Pakistan le Rouge est Mis

Pakistan le Rouge est Mis

Ce ne sont pas les étudiants retranchés dans la Mosquée Rouge d’Islamabad qui sont pris au piège, mais bel et bien le président pakistanais Pervez Musharraf. Si l’assaut ne fait plus guère de doute, la prise de force d’un édifice religieux est mal vécue par les consciences, quels que soient les maux qu’on attribue à ceux qu’on soustrait à la protection divine. Les affrontements ont fait 24 morts depuis mardi dernier, dont un colonel qui, à la tête d’un détachement des forces spéciales, s’employait à miner les murs du bâtiment samedi. À jouer avec le feu avec les talibans, le pouvoir pakistanais se retrouve enfin le cul entre deux chaises.

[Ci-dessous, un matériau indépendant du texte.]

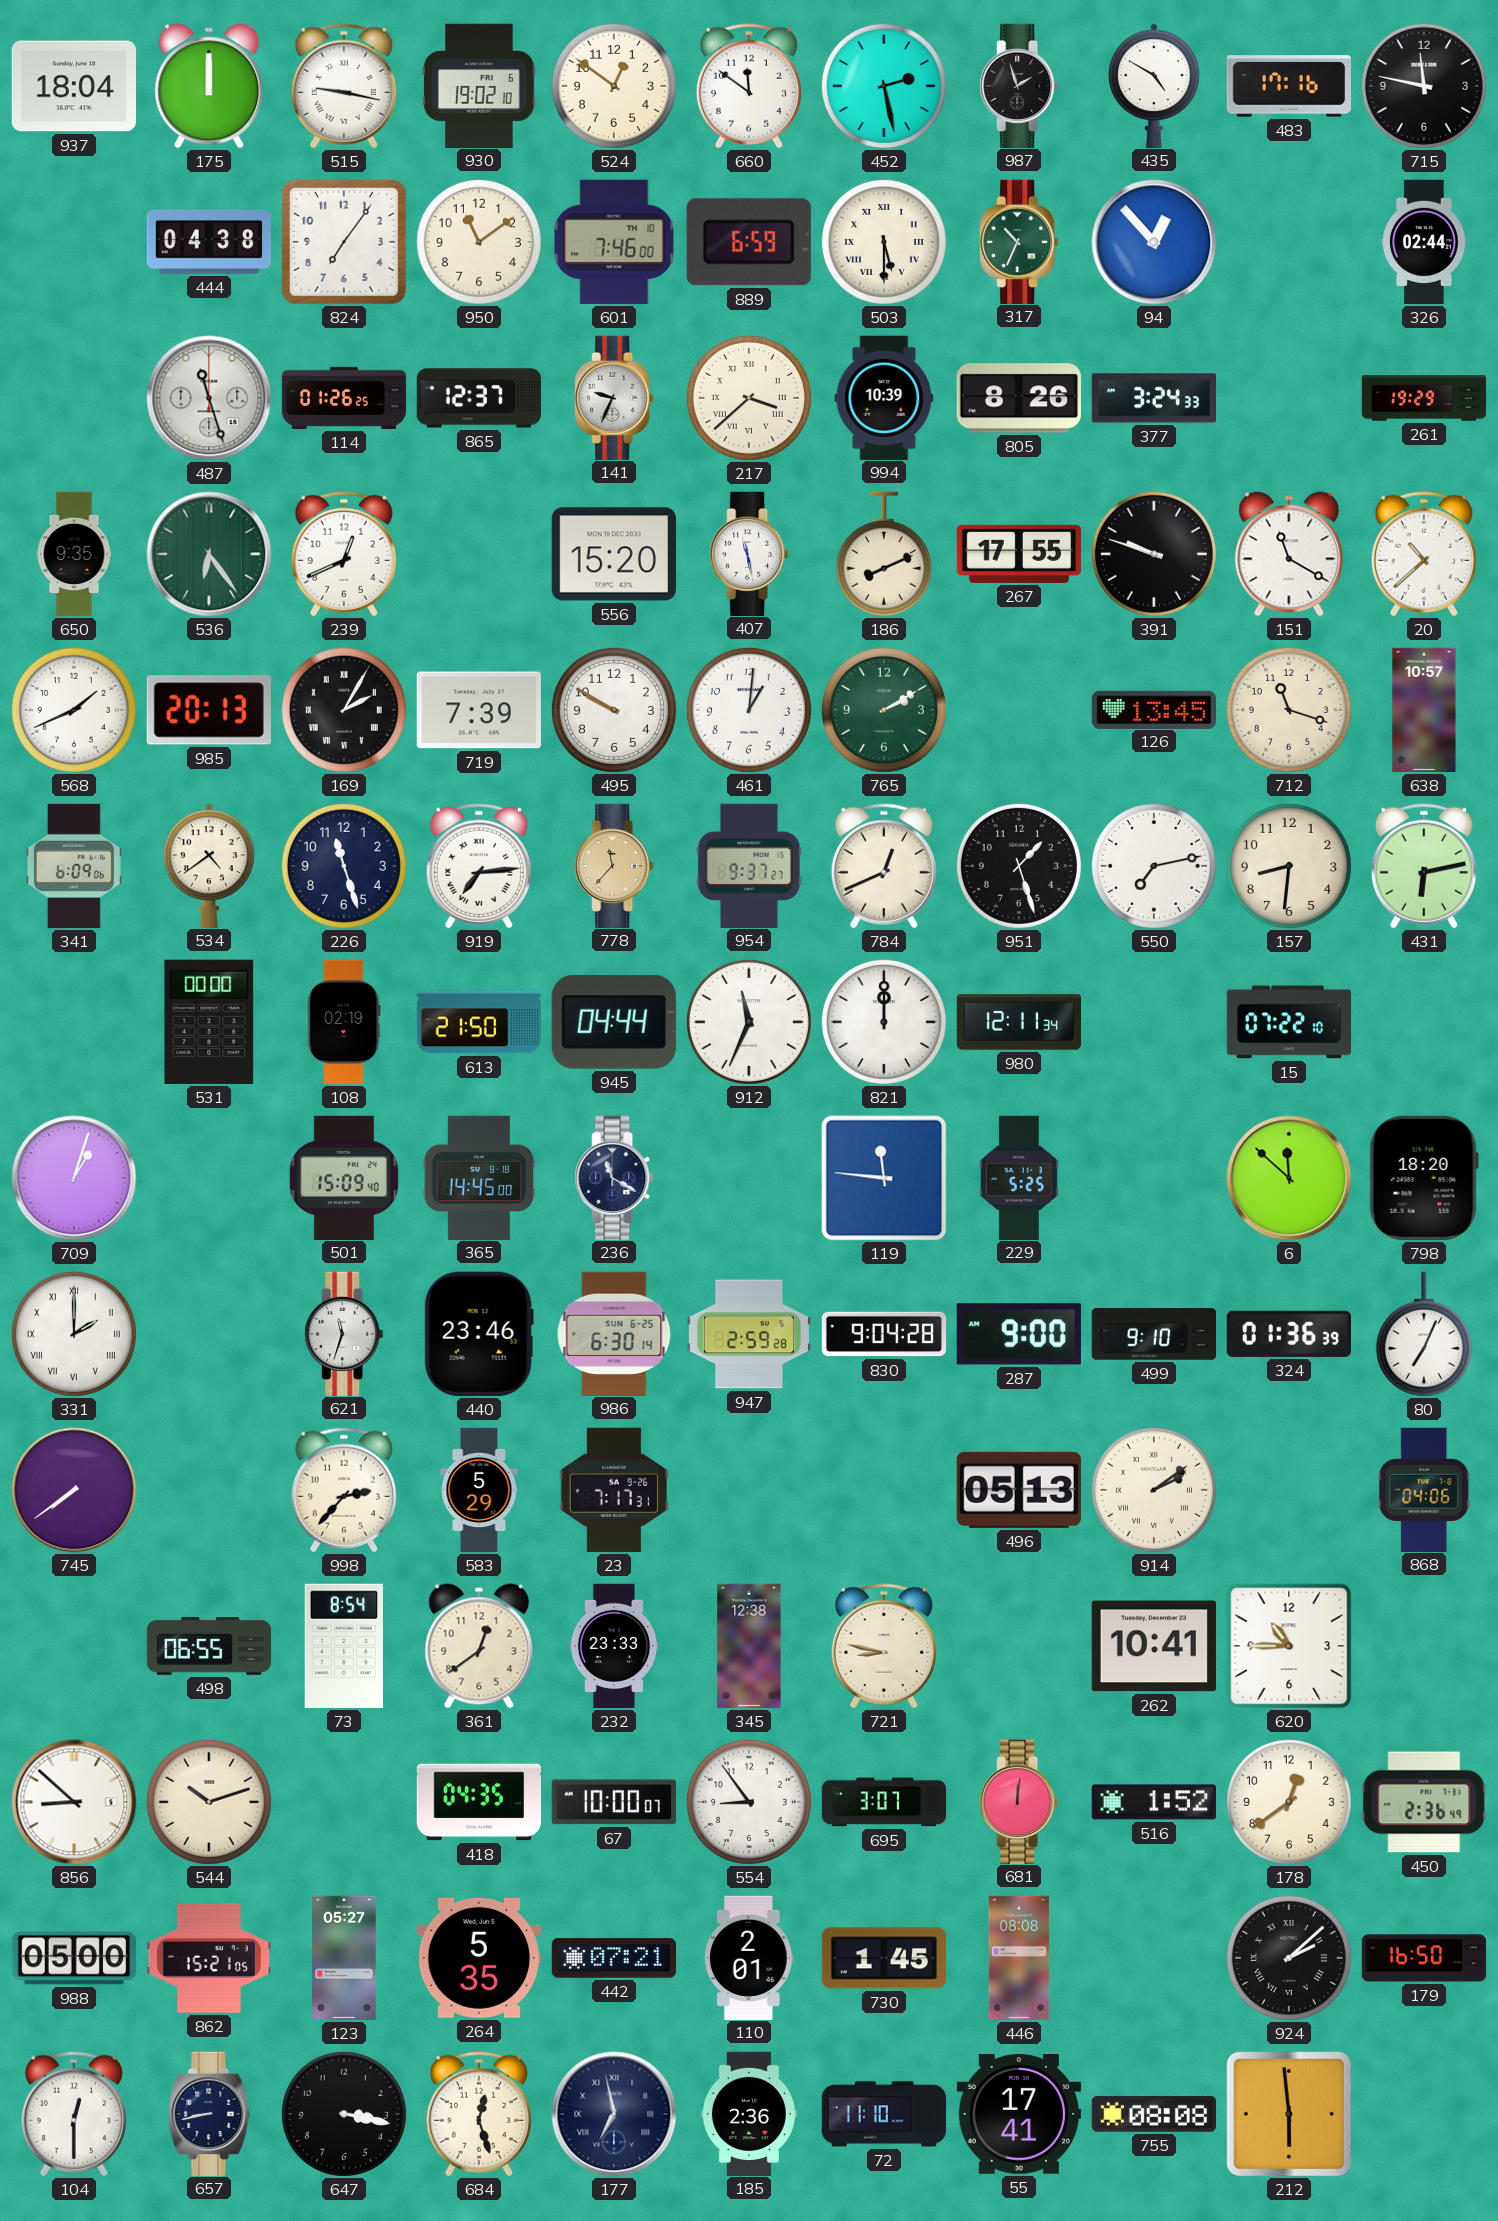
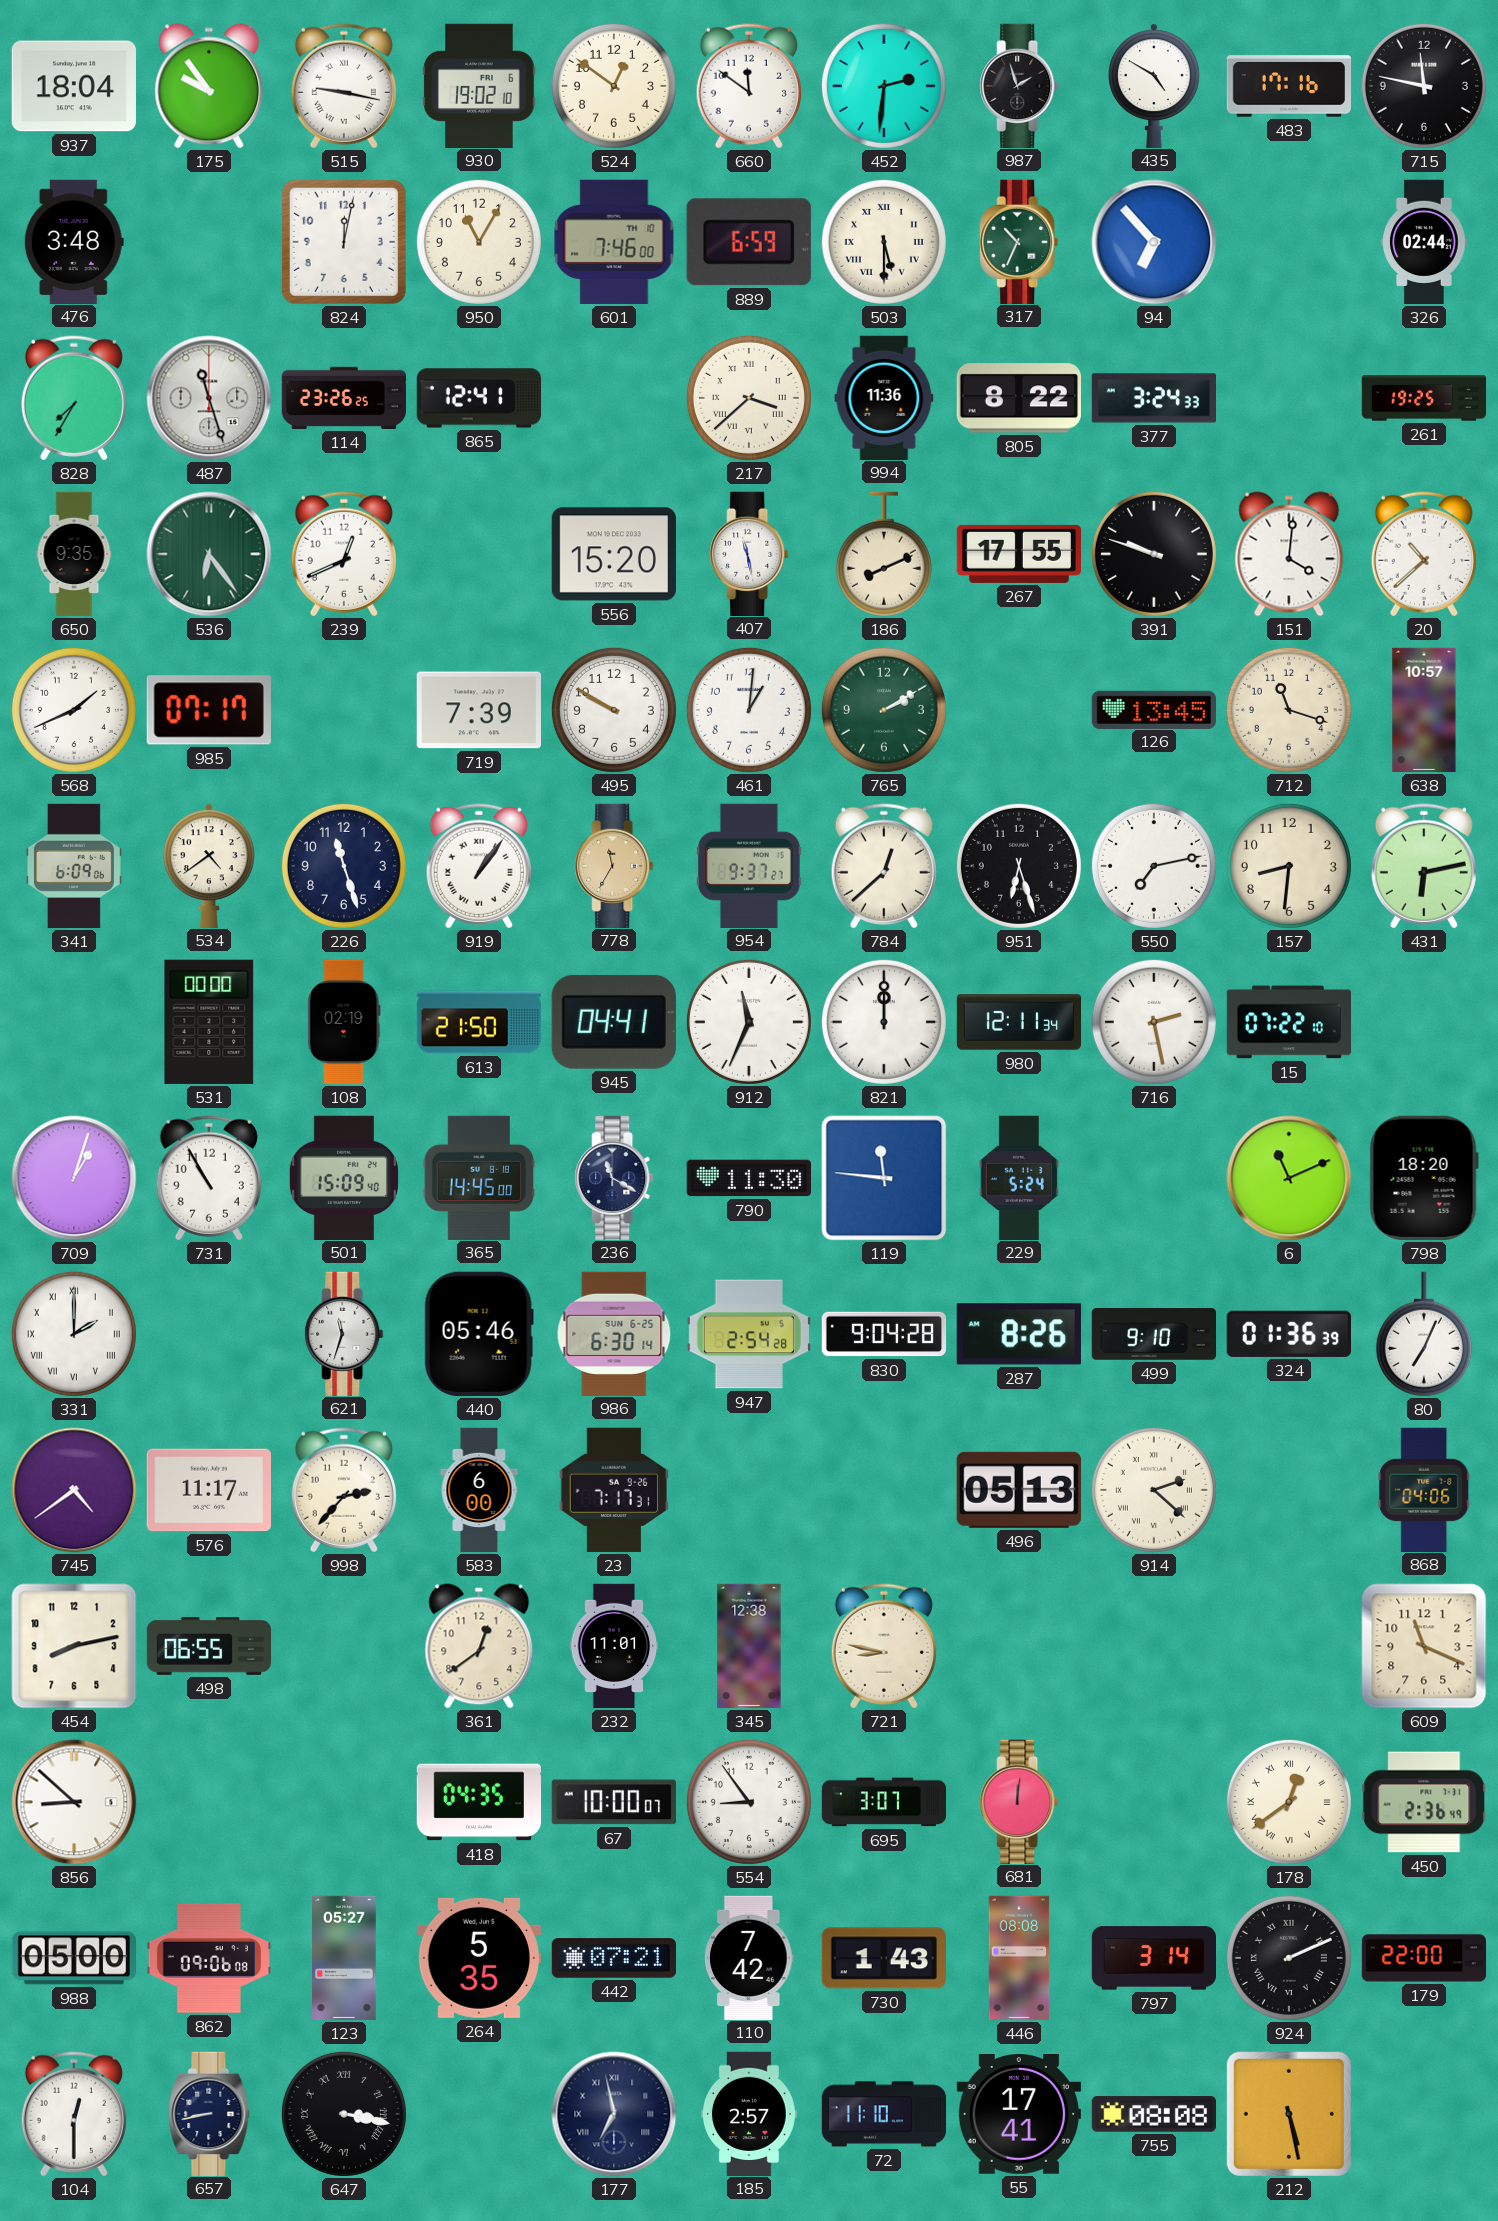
175: 12:00 -> 9:54
452: 2:28 -> 2:31
476: none -> 3:48
444: 04:38 -> none
824: 7:06 -> 12:02
950: 11:09 -> 11:05
94: 12:53 -> 6:53
828: none -> 7:35
114: 01:26 -> 23:26
865: 12:37 -> 12:41
141: 9:34 -> none
994: 10:39 -> 11:36
805: 8:26 -> 8:22
261: 19:29 -> 19:25
151: 11:20 -> 4:01
985: 20:13 -> 07:17
169: 2:05 -> none
919: 7:14 -> 1:06
778: 11:37 -> 11:35
784: 12:41 -> 12:38
951: 1:27 -> 6:27
945: 04:44 -> 04:41
716: none -> 2:28
731: none -> 10:55
790: none -> 11:30
229: 5:25 -> 5:24
6: 11:52 -> 11:11
440: 23:46 -> 05:46
947: 2:59 -> 2:54
287: 9:00 -> 8:26
745: 7:39 -> 4:39
576: none -> 11:17
583: 5:29 -> 6:00
914: 2:09 -> 2:22
454: none -> 8:13
73: 8:54 -> none
232: 23:33 -> 11:01
262: 10:41 -> none
620: 10:45 -> none
609: none -> 11:19
544: 10:12 -> none
516: 1:52 -> none
178 numerals: Arabic -> Roman
862: 15:21 -> 09:06
110: 2:01 -> 7:42
730: 1:45 -> 1:43
797: none -> 3:14
924: 2:08 -> 2:11
179: 16:50 -> 22:00
647 numerals: Arabic -> Roman
684: 12:27 -> none
185: 2:36 -> 2:57
212: 5:59 -> 5:28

Son soutien à la guerre de George W. Bush contre le terrorisme, qui suppose le démantèlement des écoles coraniques et des mosquées acquises au fondamentalisme musulman est d’autant plus mal comprise qu’il s’est assis très longtemps sur l’embrigadement de la jeunesse et l’hostilité à l’influence impie des voisins indien et afghan. C’était l’opportunité de favoriser d’une part l’irrédentisme au Cachemire, et d’autre part, de combattre la tutelle soviétique en Afghanistan. Un face à face tendu oppose depuis des mois les autorités à des étudiants et des dignitaires religieux proches de Lal Masjid, Mosquée Rouge, qui militent pour l’instauration à Islamabad d’un système de valeurs et de règles inspiré des talibans. Désormais, il ne lui suffira plus de déclarer que ce sont des gens endoctrinés, puisque c’est de sa faute, et quant à effectuer une rupture idéologique avec sa politique passée, nombre d’appuis lui font désormais défaut. De là la relative clémence dont le président Musharraf a fait montre dans le règlement du conflit avec les religieux de la Mosquée Rouge, en cherchant à éviter un bain de sang par tous les moyens. Ce n’est pas seulement parce que la Mosquée Rouge se trouve à un jet de pierre du palais présidentiel et du siège des principaux centres de décision politique du pays, mais parce que le président pakistanais viendrait d’échapper vendredi à un 3ème attentat à bord de son avion au décollage.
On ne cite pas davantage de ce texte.